What a world of change God has wrought since those formative days!

I suppose this is what God does with godly men and women: He uses them to transform others and get their attention – not so that they can focus on the messenger, but so that their gaze is more continually heaven-bound than it was before.

That is what Dr. Sproul did through his writing and teaching.

One thing that he especially did for me was to connect me with the beauty and excitement of the Bible and show me a God who was so magnificent and so holy, that gazing upon the mercy of His Son’s cross became automatically more precious to me.

Aside from being a great teacher, he was also a great man of character and personal faith. And though, as I mentioned before, I didn’t have a lot of personal interaction with him, one moment is especially and indelibly seared upon my mind. My friend and former business partner Matt and I were down in Florida to help set up and conduct a large telephone town hall conference call event for Ligonier, with Dr. Sproul as the main speaker on the program.
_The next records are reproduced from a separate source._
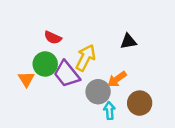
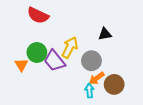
red semicircle: (53, 38) -> (38, 15), moved, size x1.5
orange arrow: (117, 79) -> (97, 78), moved
gray circle: (98, 92) -> (91, 61), moved

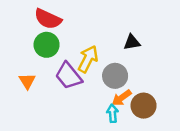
green circle: (37, 52) -> (47, 45), moved

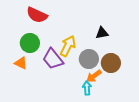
green circle: (47, 45) -> (30, 43), moved
orange triangle: (27, 81) -> (21, 63), turned -32
brown circle: (144, 106) -> (111, 63), moved

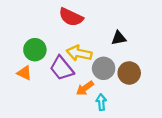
red semicircle: (37, 15) -> (71, 17), moved
yellow arrow: (68, 46) -> (79, 53), turned -105
orange arrow: (94, 76) -> (85, 88), moved

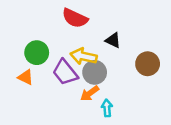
black triangle: (119, 38) -> (113, 40), moved, turned 35
gray circle: (104, 68) -> (95, 72), moved
brown circle: (129, 73) -> (148, 64), moved

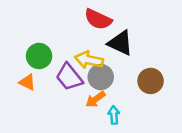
red semicircle: (75, 18) -> (98, 19), moved
black triangle: (113, 40) -> (120, 43), size x1.5
brown circle: (148, 64) -> (151, 81), moved

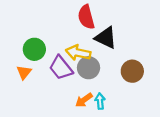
red semicircle: (98, 19) -> (86, 17), turned 50
orange triangle: (27, 82) -> (24, 72), turned 42
orange arrow: (95, 99) -> (84, 100), moved

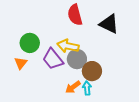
black triangle: (106, 38) -> (109, 24), moved
brown circle: (132, 71) -> (92, 71), moved

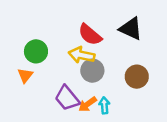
red semicircle: (75, 15) -> (90, 35), moved, turned -35
purple trapezoid: (53, 59) -> (67, 98), moved
brown circle: (92, 71) -> (137, 77), moved

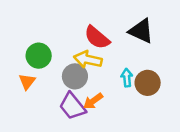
gray circle: (92, 71) -> (75, 76), moved
orange arrow: (88, 104) -> (93, 101), moved
cyan arrow: (104, 105) -> (127, 78), moved

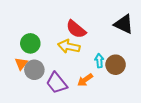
black triangle: (141, 31) -> (124, 24), moved
gray circle: (75, 76) -> (34, 70), moved
orange arrow: (93, 101) -> (85, 80), moved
As we completed setup of the software and phone system, Dr. Sproul and his wife Vesta entered the large ex-mansion that is now Ligonier ministries headquarters in Sanford. Their gait was slow and sober, marked with heavy expressions they traversed the long corridor that lead into Sproul’s office where we were setting up. They had just come from the hospital where they’d visited Denise Sproul, their daughter-in-law who was fighting cancer and had a very negative prognosis for recovery.  She would die a short time later in December of 2011 – the day before my son Ollie was born.  That night, the weight of the world looked to be upon their shoulders, and I began to wonder if we could continue on with this event.
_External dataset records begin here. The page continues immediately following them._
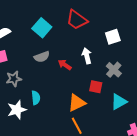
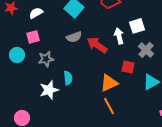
white square: (113, 37) -> (137, 26), moved
red arrow: (65, 65) -> (97, 45), size x1.5

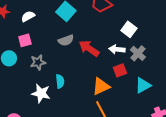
white square: (137, 26) -> (129, 29), turned -35
white arrow: (119, 36) -> (117, 49), moved, turned -70
red square: (128, 67) -> (120, 70), turned -32
white star: (49, 90) -> (41, 93), turned 30

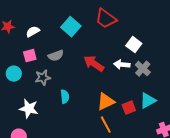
gray semicircle: (66, 40) -> (56, 56), moved
red square: (120, 70) -> (129, 108), moved
white star: (41, 93) -> (29, 109), moved

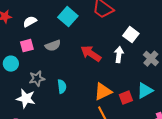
white arrow: (122, 65) -> (119, 55), turned 91
gray cross: (143, 69) -> (151, 59), moved
gray star: (43, 78) -> (37, 79), moved

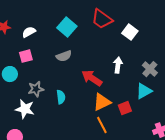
white square: (131, 35) -> (130, 32), moved
gray semicircle: (53, 46) -> (64, 56), moved
red arrow: (91, 54) -> (92, 78), moved
cyan triangle: (145, 91) -> (144, 91), moved

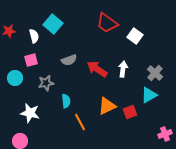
cyan square: (67, 27) -> (53, 24), moved
white semicircle: (29, 32) -> (34, 36), turned 104
red arrow: (92, 78) -> (97, 69), moved
gray star: (36, 89) -> (46, 83), moved
orange line: (102, 125) -> (80, 122), moved

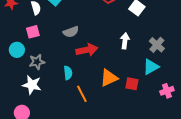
red arrow: (97, 69) -> (87, 50), moved, turned 135
gray star: (46, 83) -> (37, 62), moved
red square: (130, 112) -> (132, 84), turned 32
pink cross: (165, 134) -> (167, 91), moved

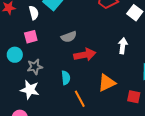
red square: (132, 84) -> (134, 97), moved

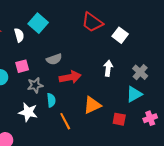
pink square: (31, 37) -> (22, 66), moved
gray star: (35, 67) -> (35, 85), moved
white star: (30, 90) -> (28, 112), moved

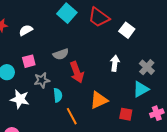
cyan square: (38, 23) -> (67, 13), moved
white semicircle: (19, 35) -> (26, 30), turned -104
red arrow: (70, 77) -> (77, 72), turned 80
white star: (28, 112) -> (20, 99), moved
Still, Dr. Sproul rallied and even made some wisecracks at the expense of my friend Matt. And so we got the event started. Eventually, the time came to take questions from callers, and when one man called from a Pitsburg hospital where his wife was dying, I looked up from my laptop to see his wife Vesta had reached out and grabbed R.C.’s hand, conveying strength and affirmation to see him through the poignant and painful moment. She reached toward his bible, perched an arm’s length away on the desk, but he waved her off – perhaps already knowing what passages he would require (as it turned out), or perhaps just focused on listening as the man from Pitsburg expressed grief and frustration at his wife’s pain: ‘Why would God allow this? What could be done?’
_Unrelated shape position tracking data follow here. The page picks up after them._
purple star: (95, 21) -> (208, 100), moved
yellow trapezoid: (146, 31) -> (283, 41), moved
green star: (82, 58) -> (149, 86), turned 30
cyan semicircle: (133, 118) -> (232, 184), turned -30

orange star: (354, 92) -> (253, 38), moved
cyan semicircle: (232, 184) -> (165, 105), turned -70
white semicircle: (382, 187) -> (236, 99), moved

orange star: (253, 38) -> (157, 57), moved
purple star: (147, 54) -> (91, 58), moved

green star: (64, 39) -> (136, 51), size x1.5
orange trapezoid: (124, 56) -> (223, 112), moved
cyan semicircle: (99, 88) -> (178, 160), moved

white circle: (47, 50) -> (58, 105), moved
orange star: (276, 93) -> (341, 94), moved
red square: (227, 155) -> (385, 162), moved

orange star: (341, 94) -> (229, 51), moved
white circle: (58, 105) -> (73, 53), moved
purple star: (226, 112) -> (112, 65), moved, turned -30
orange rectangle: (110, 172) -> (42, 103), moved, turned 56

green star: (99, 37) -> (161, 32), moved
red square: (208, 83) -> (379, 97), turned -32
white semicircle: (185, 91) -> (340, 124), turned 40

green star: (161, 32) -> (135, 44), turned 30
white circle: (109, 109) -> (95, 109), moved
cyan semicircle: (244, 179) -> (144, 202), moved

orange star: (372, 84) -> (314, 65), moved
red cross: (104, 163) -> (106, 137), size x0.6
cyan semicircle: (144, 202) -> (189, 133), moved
“What would he say? What could he say?”, thought I.

Of course, the man from Pittsburgh couldn’t know that minutes earlier Dr. Sproul had come from the bedside of his daughter-in-law. To most any other man the situation would have either obliterated their resolve or perhaps caused them to revert coldly to some automatic reply engrained from years of rote memorization.  Instead, with the compassion, wisdom, and clear Biblical communication that marked his entire ministry, Dr. Sproul expanded on the grace and sovereignty of God in sickness and death and, indeed all of life.

This titan of theology had been tested before my very eyes. What I witnessed that day was what happens when right theology is lived out righteously, and I’ll never forget it as long as I live.

May the Lord continue to bless the memory and ministry of R.C. Sproul.  We will miss him greatly.